During this holiday season, we want to thank you for your friendship and trust in us.  Our best wishes to you for a Merry Christmas and Happy Hanukkah!


We follow the U.S. housing market closely because housing is such a significant part of our economy. The big problem for the housing market has been a dearth of inventory.  The supply of existing homes has dried up.  Potential sellers are not willing to buy a new home and be forced into a new high-rate mortgage.  That supply shortage means existing homes are getting historically expensive versus new construction.  The graph below shows they are the highest since 1992 in terms of relative median price.

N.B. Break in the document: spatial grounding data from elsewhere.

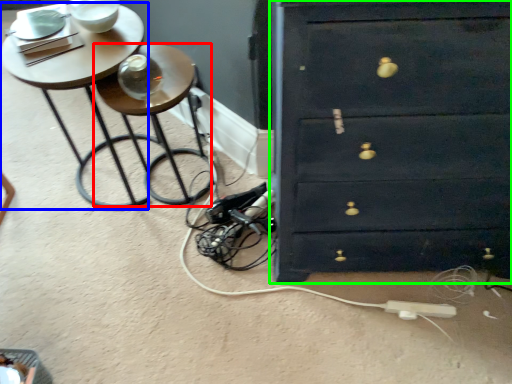 Question: Which object is the farthest from side table (highlighted by a red box)? Choose among these: table (highlighted by a blue box) or chest of drawers (highlighted by a green box).

Choices:
 (A) table
 (B) chest of drawers

Answer: (B) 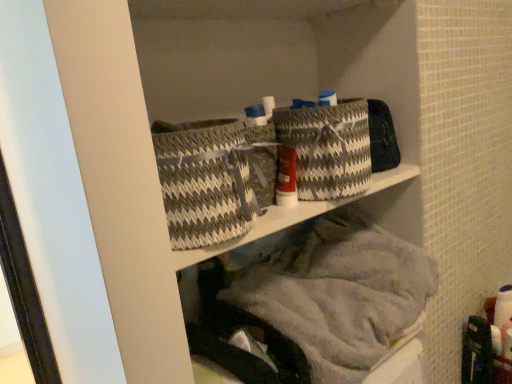 Question: Considering the relative positions of gray and white woven basket at center, which ranks as the second basket in left-to-right order, and gray woven baskets at upper center in the image provided, is gray and white woven basket at center, which ranks as the second basket in left-to-right order, to the left of gray woven baskets at upper center from the viewer's perspective?

Choices:
 (A) no
 (B) yes

Answer: (A)

Question: Does gray and white woven basket at center, which ranks as the second basket in left-to-right order, have a lesser height compared to gray woven baskets at upper center?

Choices:
 (A) no
 (B) yes

Answer: (B)

Question: Is gray and white woven basket at center, which ranks as the second basket in left-to-right order, aimed at gray woven baskets at upper center?

Choices:
 (A) no
 (B) yes

Answer: (A)

Question: Would you say gray woven baskets at upper center is part of gray and white woven basket at center, which is the first basket from right to left,'s contents?

Choices:
 (A) yes
 (B) no

Answer: (B)

Question: From the image's perspective, would you say gray and white woven basket at center, which is the first basket from right to left, is positioned over gray woven baskets at upper center?

Choices:
 (A) yes
 (B) no

Answer: (A)

Question: Considering the relative sizes of gray and white woven basket at center, which is the first basket from right to left, and gray woven baskets at upper center in the image provided, is gray and white woven basket at center, which is the first basket from right to left, taller than gray woven baskets at upper center?

Choices:
 (A) yes
 (B) no

Answer: (B)

Question: From a real-world perspective, is gray woven baskets at upper center physically below gray and white woven basket at center, which is the first basket from right to left?

Choices:
 (A) yes
 (B) no

Answer: (A)

Question: From a real-world perspective, is gray woven baskets at upper center positioned over gray and white woven basket at center, which ranks as the second basket in left-to-right order, based on gravity?

Choices:
 (A) yes
 (B) no

Answer: (B)

Question: Considering the relative sizes of gray woven baskets at upper center and gray and white woven basket at center, which ranks as the second basket in left-to-right order, in the image provided, is gray woven baskets at upper center wider than gray and white woven basket at center, which ranks as the second basket in left-to-right order,?

Choices:
 (A) yes
 (B) no

Answer: (A)

Question: Can you confirm if gray woven baskets at upper center is taller than gray and white woven basket at center, which ranks as the second basket in left-to-right order?

Choices:
 (A) no
 (B) yes

Answer: (B)

Question: Does gray woven baskets at upper center have a smaller size compared to gray and white woven basket at center, which ranks as the second basket in left-to-right order?

Choices:
 (A) no
 (B) yes

Answer: (A)

Question: From the image's perspective, is gray woven baskets at upper center below gray and white woven basket at center, which ranks as the second basket in left-to-right order?

Choices:
 (A) no
 (B) yes

Answer: (B)

Question: From a real-world perspective, is gray and white woven basket at center, which is the first basket from right to left, on top of gray woven basket at center, the second basket positioned from the right?

Choices:
 (A) yes
 (B) no

Answer: (A) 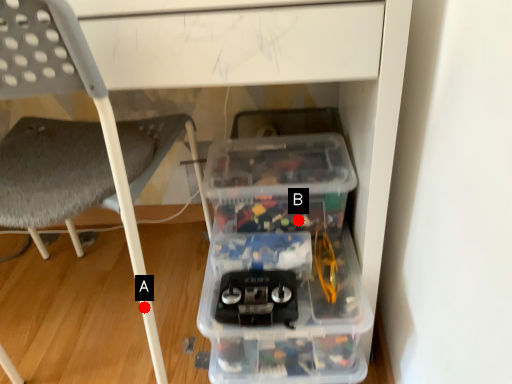 Question: Two points are circled on the image, labeled by A and B beside each circle. Which point is further to the camera?

Choices:
 (A) A is further
 (B) B is further

Answer: (B) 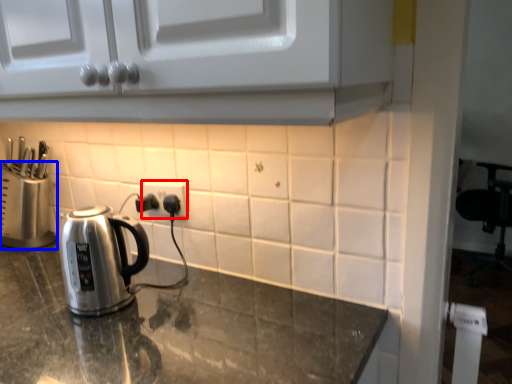 Question: Which of the following is the farthest to the observer, electric outlet (highlighted by a red box) or appliance (highlighted by a blue box)?

Choices:
 (A) electric outlet
 (B) appliance

Answer: (B) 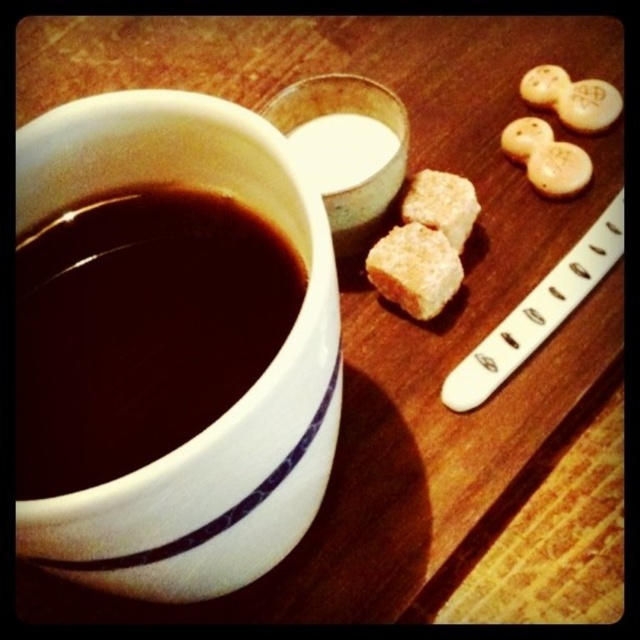 You are a barista preparing a drink and need to choose between the brown sugar cube at center and the brown sugar cubes at center. Which one has a larger width?

The brown sugar cube at center has a larger width than the brown sugar cubes at center.

Based on the photo, you are holding a small toy that is 10 inches long. You want to place it on the table so that it reaches from the edge of the cup to the point at coordinates point (422, 294). Will the toy fit without overlapping the cup or the bowl?

The point at coordinates point (422, 294) is 18.89 inches away from the viewer. Since the toy is only 10 inches long, it will not be long enough to reach from the edge of the cup to the point at coordinates point (422, 294) without overlapping the cup or the bowl. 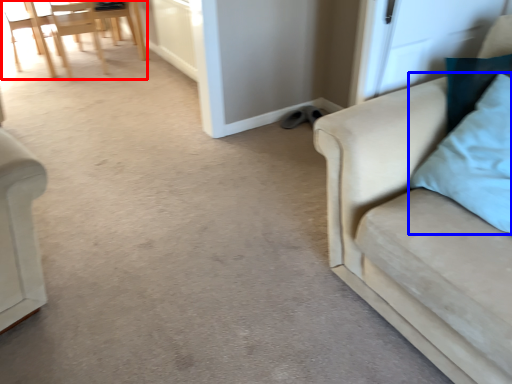 Question: Which of the following is the farthest to the observer, chair (highlighted by a red box) or pillow (highlighted by a blue box)?

Choices:
 (A) chair
 (B) pillow

Answer: (A) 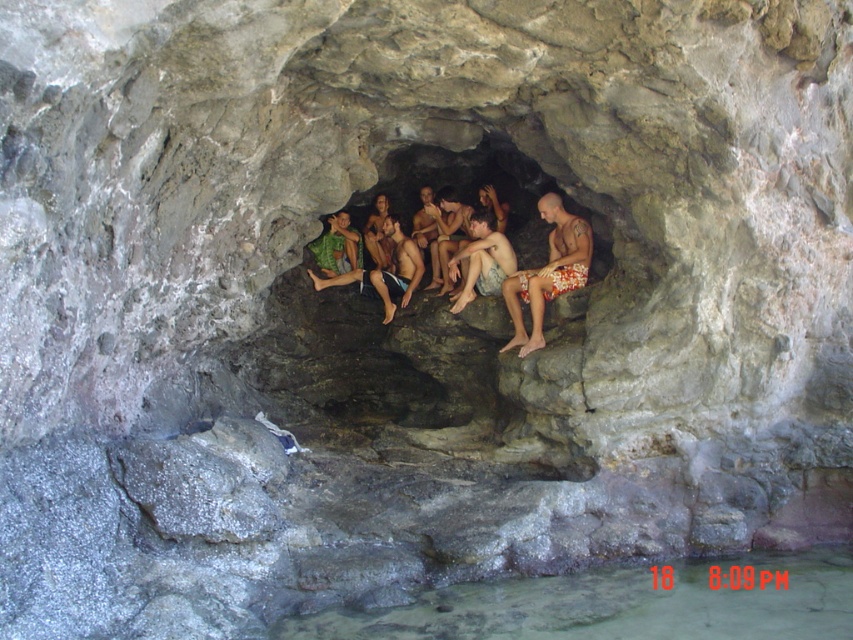 Does green fabric towel at center have a greater width compared to camouflage shorts at center?

Yes, green fabric towel at center is wider than camouflage shorts at center.

Is point (357, 268) positioned before point (492, 243)?

No, it is behind (492, 243).

What are the coordinates of `green fabric towel at center` in the screenshot? It's located at (386, 272).

Is floral print shorts at center closer to camera compared to camouflage shorts at center?

Yes, floral print shorts at center is closer to the viewer.

Is floral print shorts at center wider than camouflage shorts at center?

Correct, the width of floral print shorts at center exceeds that of camouflage shorts at center.

Is point (567, 228) in front of point (498, 268)?

Yes, it is.

Image resolution: width=853 pixels, height=640 pixels. In order to click on floral print shorts at center in this screenshot , I will do `click(548, 273)`.

Does clear water at lower center have a greater height compared to camouflage shorts at center?

No, clear water at lower center is not taller than camouflage shorts at center.

Does clear water at lower center appear on the left side of camouflage shorts at center?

                                                                      Existing Homes Are Most Expensive vs New Since 1992

Source:  Bespoke Investment Group

The good news is that demand for housing has cooled.  Normalized rent growth will lead to lower rent inflation and help overall core inflation slow.  We can also take heart in the drop mortgage rates have experienced since October.  They have helped applications for home purchases pick up, although until refinancing applications start rising again, we know mortgage rates are still not stimulative.


We recently joked with clients that the stock market had a good year in November!  November’s gains were both unexpected and large.  The Dow Jones rose over 8% in November, the S&P 500 over 9%, and NASDAQ over 10%.  After a dismal autumn, stocks did an about face and surprised many investors.  It is another lesson why market timing doesn’t work.  Long-term investors cannot afford to miss the good times if they want good long-term performance.  It is best to get invested and stay invested.

Below is a graph of the S&P 500 since 1928 along with key news events.  Sure, the market struggles at times, but has always made new highs in spite of “bad news.”  A wise investor once said:  “Never bet on the end of the world, because it only happens once.”

                                                                             S&P 500 Since 1928 (Log Scale)

Source:  Bespoke Investment Group

The next graph shows that stocks have been the top performer among different asset classes over the last 30 years by a wide margin.  Bottom line:  Never bet against stocks!

                                      Growth of $100 in Various Asset Classes Over the Last 30 Years (1993-Present)

Source:  Various

The strong performance in asset markets in November was not limited to stocks.  Bonds also turned in a historic result with the strongest total return since May of 1985.  The aggregate (multiple maturities) investment grade index was up 4.5% in November.  Bonds across the global economy saw a huge drop in yields overall as every excuse for selling bonds from the summer was swapped for excuses to buy into year-end.

Of course the 60/40 portfolio had an amazing month.  Contrary to some pundits thinking, the 60/40 portfolio is not dead.